Fig. 4. Cationic AuNPs induced cell death in developing Xenopus embryos a TUNEL assay was performed for early- and late-stage Xenopus embryos after exposure to differentially charged AuNPs. Blue dots (TUNEL-positive cells) were clearly evident in cationic AuNPs-exposed embryos in both early- and late-stage embryos, indicating cell death, while only a negligible number of blue dots (TUNEL-positive cells) were seen in early-stage anionic AuNPs-exposed embryos and no dead cells were observed in late-stage anionic AuNPs-treated embryos. (Scale bar = 500μm). b Statistical analysis showed a significant number of TUNEL-positive cells in cationic AuNPs-treated embryos compared to control embryos (***P < 0.001, n.s. (Not significant), ANOVA + Dunnett’s method). c Cationic AuNPs led to upregulation of cell death-associated genes. Log2FC values of genes associated with the cell death pathway showed upregulation in cationic AuNPs-treated embryos, with Log2FC values ranging from 2.2 to 4.6.

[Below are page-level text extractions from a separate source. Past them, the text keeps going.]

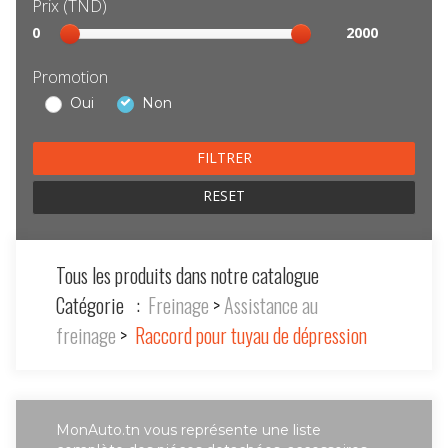
Prix (TND)
Sélection
0
2000
prix
Promotion
Oui
Non
RESET
Tous les produits dans notre catalogue
Catégorie :
Freinage
>
Assistance au
freinage
>
Raccord pour tuyau de dépression
MonAuto.tn vous représente une liste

Fig. 5. Cationic AuNPs affected the ciliogenesis during Xenopus embryogenesis. a Cationic AuNPs-exposed embryos were treated with acetylated tubulin antibodies and analyzed under a confocal microscope to analyze the effects of AuNPs on the number of MCCs. Cationic AuNPs exposure resulted in reduced number of MCCs in Xenopus embryos compared to control embryos. Representative images are shown at resolution of 200X and 600X. (Scale bar = 40μm) b Statistical analysis showed a significant reduction in cationic AuNPs-exposed embryos compared to control embryos. However, anionic AuNPs-exposed embryos did not show significant reduction compared to control embryos (***P < 0.001, **P < 0.01, n.s. (not significant), ANOVA + Dunnett’s method).